## Source material
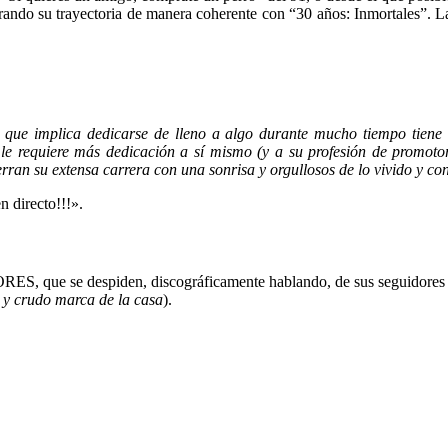
ndo su trayectoria de manera coherente con “30 años: Inmortales”. La
o que implica dedicarse de lleno a algo durante mucho tiempo tiene 
 le requiere más dedicación a sí mismo (y a su profesión de promoto
n su extensa carrera con una sonrisa y orgullosos de lo vivido y co
 directo!!!».
ES, que se despiden, discográficamente hablando, de sus seguidores c
 y crudo marca de la casa
).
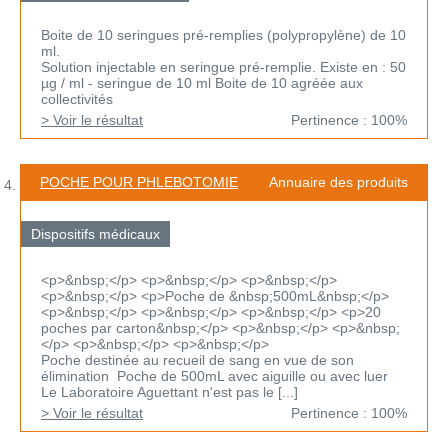
Boite de 10 seringues pré-remplies (polypropylène) de 10
ml.
Solution injectable en seringue pré-remplie. Existe en : 50
µg / ml - seringue de 10 ml Boite de 10 agréée aux
collectivités
> Voir le résultat
Pertinence : 100%
POCHE POUR PHLEBOTOMIE
Annuaire des produits
Dispositifs médicaux
<p>&nbsp;</p> <p>&nbsp;</p> <p>&nbsp;</p>
<p>&nbsp;</p> <p>Poche de &nbsp;500mL&nbsp;</p>
<p>&nbsp;</p> <p>&nbsp;</p> <p>&nbsp;</p> <p>20
poches par carton&nbsp;</p> <p>&nbsp;</p> <p>&nbsp;
</p> <p>&nbsp;</p> <p>&nbsp;</p>
Poche destinée au recueil de sang en vue de son
élimination Poche de 500mL avec aiguille ou avec luer
Le Laboratoire Aguettant n'est pas le [...]
> Voir le résultat
Pertinence : 100%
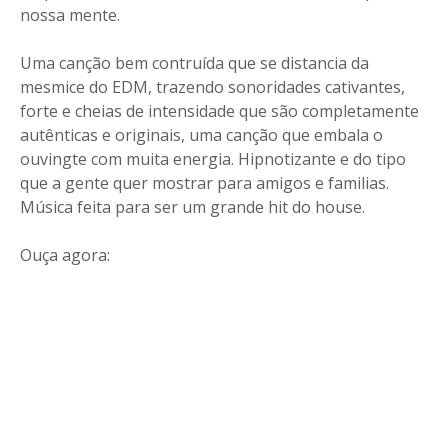
nossa mente.
Uma canção bem contruída que se distancia da
mesmice do EDM, trazendo sonoridades cativantes,
forte e cheias de intensidade que são completamente
autênticas e originais, uma canção que embala o
ouvingte com muita energia. Hipnotizante e do tipo
que a gente quer mostrar para amigos e familias.
Música feita para ser um grande hit do house.
Ouça agora:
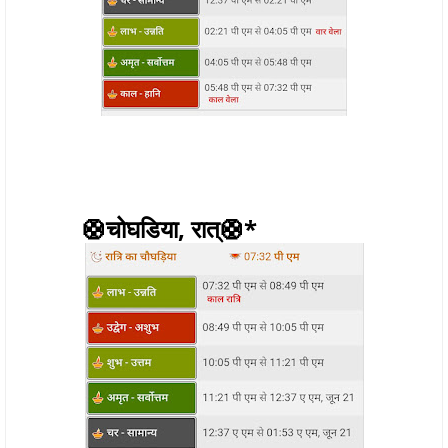
🛟चोघडिया, रात्🛟*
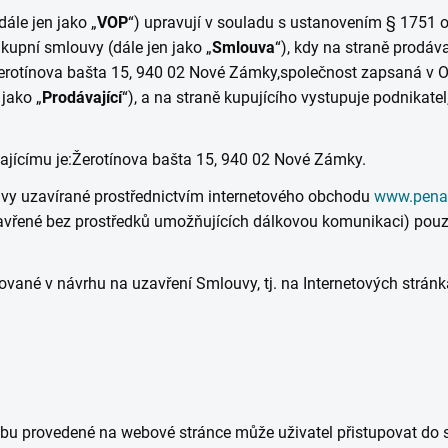
ále jen jako „
VOP
“) upravují v souladu s ustanovením § 1751 
kupní smlouvy (dále jen jako „
Smlouva
“), kdy na straně prodáv
erotínova bašta 15, 940 02 Nové Zámky,
společnost zapsaná v 
 jako „
Prodávající
“), a na straně kupujícího vystupuje podnikatel
jícímu je:
Žerotínova bašta 15, 940 02 Nové Zámky.
uvy uzavírané prostřednictvím internetového obchodu
www.pena
uzavřené bez prostředků umožňujících dálkovou komunikaci) pouz
vané v návrhu na uzavření Smlouvy, tj. na Internetových stránk
bu provedené na webové stránce může uživatel přistupovat do 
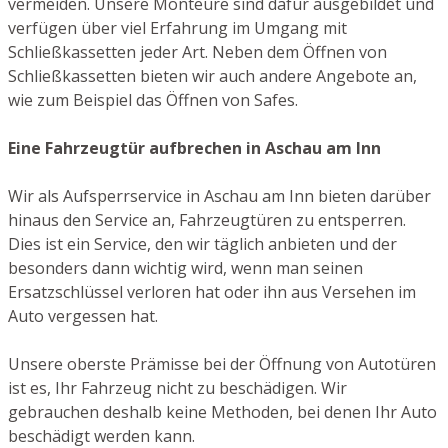
vermeiden. Unsere Monteure sind dafür ausgebildet und
verfügen über viel Erfahrung im Umgang mit
Schließkassetten jeder Art. Neben dem Öffnen von
Schließkassetten bieten wir auch andere Angebote an,
wie zum Beispiel das Öffnen von Safes.
Eine Fahrzeugtür aufbrechen in Aschau am Inn
Wir als Aufsperrservice in Aschau am Inn bieten darüber
hinaus den Service an, Fahrzeugtüren zu entsperren.
Dies ist ein Service, den wir täglich anbieten und der
besonders dann wichtig wird, wenn man seinen
Ersatzschlüssel verloren hat oder ihn aus Versehen im
Auto vergessen hat.
Unsere oberste Prämisse bei der Öffnung von Autotüren
ist es, Ihr Fahrzeug nicht zu beschädigen. Wir
gebrauchen deshalb keine Methoden, bei denen Ihr Auto
beschädigt werden kann.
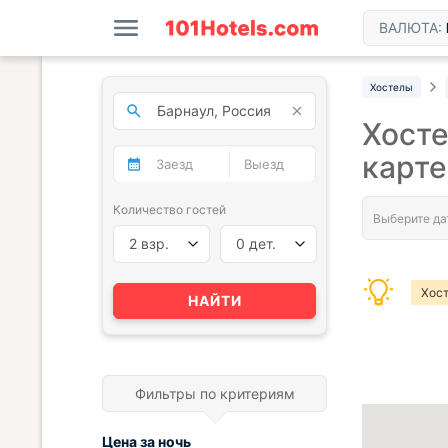
ВАЛЮТА:
Хостелы
Хосте
карте
Количество гостей
2 взр.
0 дет.
Хос
НАЙТИ
Фильтры по критериям
Цена за
ночь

## Required work
Could you print all of the entries exactly, skipping the images?

## Answer for this exercise
ndo su trayectoria de manera coherente con “30 años: Inmortales”. La
o que implica dedicarse de lleno a algo durante mucho tiempo tiene 
 le requiere más dedicación a sí mismo (y a su profesión de promoto
n su extensa carrera con una sonrisa y orgullosos de lo vivido y co
 directo!!!».
ES, que se despiden, discográficamente hablando, de sus seguidores c
 y crudo marca de la casa
).
Boite de 10 seringues pré-remplies (polypropylène) de 10
ml.
Solution injectable en seringue pré-remplie. Existe en : 50
µg / ml - seringue de 10 ml Boite de 10 agréée aux
collectivités
> Voir le résultat
Pertinence : 100%
POCHE POUR PHLEBOTOMIE
Annuaire des produits
Dispositifs médicaux
<p>&nbsp;</p> <p>&nbsp;</p> <p>&nbsp;</p>
<p>&nbsp;</p> <p>Poche de &nbsp;500mL&nbsp;</p>
<p>&nbsp;</p> <p>&nbsp;</p> <p>&nbsp;</p> <p>20
poches par carton&nbsp;</p> <p>&nbsp;</p> <p>&nbsp;
</p> <p>&nbsp;</p> <p>&nbsp;</p>
Poche destinée au recueil de sang en vue de son
élimination Poche de 500mL avec aiguille ou avec luer
Le Laboratoire Aguettant n'est pas le [...]
> Voir le résultat
Pertinence : 100%
nossa mente.
Uma canção bem contruída que se distancia da
mesmice do EDM, trazendo sonoridades cativantes,
forte e cheias de intensidade que são completamente
autênticas e originais, uma canção que embala o
ouvingte com muita energia. Hipnotizante e do tipo
que a gente quer mostrar para amigos e familias.
Música feita para ser um grande hit do house.
Ouça agora:
🛟चोघडिया, रात्🛟*
ále jen jako „
VOP
“) upravují v souladu s ustanovením § 1751 
kupní smlouvy (dále jen jako „
Smlouva
“), kdy na straně prodáv
erotínova bašta 15, 940 02 Nové Zámky,
společnost zapsaná v 
 jako „
Prodávající
“), a na straně kupujícího vystupuje podnikatel
jícímu je:
Žerotínova bašta 15, 940 02 Nové Zámky.
uvy uzavírané prostřednictvím internetového obchodu
www.pena
uzavřené bez prostředků umožňujících dálkovou komunikaci) pouz
vané v návrhu na uzavření Smlouvy, tj. na Internetových stránk
bu provedené na webové stránce může uživatel přistupovat do 
vermeiden. Unsere Monteure sind dafür ausgebildet und
verfügen über viel Erfahrung im Umgang mit
Schließkassetten jeder Art. Neben dem Öffnen von
Schließkassetten bieten wir auch andere Angebote an,
wie zum Beispiel das Öffnen von Safes.
Eine Fahrzeugtür aufbrechen in Aschau am Inn
Wir als Aufsperrservice in Aschau am Inn bieten darüber
hinaus den Service an, Fahrzeugtüren zu entsperren.
Dies ist ein Service, den wir täglich anbieten und der
besonders dann wichtig wird, wenn man seinen
Ersatzschlüssel verloren hat oder ihn aus Versehen im
Auto vergessen hat.
Unsere oberste Prämisse bei der Öffnung von Autotüren
ist es, Ihr Fahrzeug nicht zu beschädigen. Wir
gebrauchen deshalb keine Methoden, bei denen Ihr Auto
beschädigt werden kann.
ВАЛЮТА:
Хостелы
Хосте
карте
Количество гостей
2 взр.
0 дет.
Хос
НАЙТИ
Фильтры по критериям
Цена за
ночь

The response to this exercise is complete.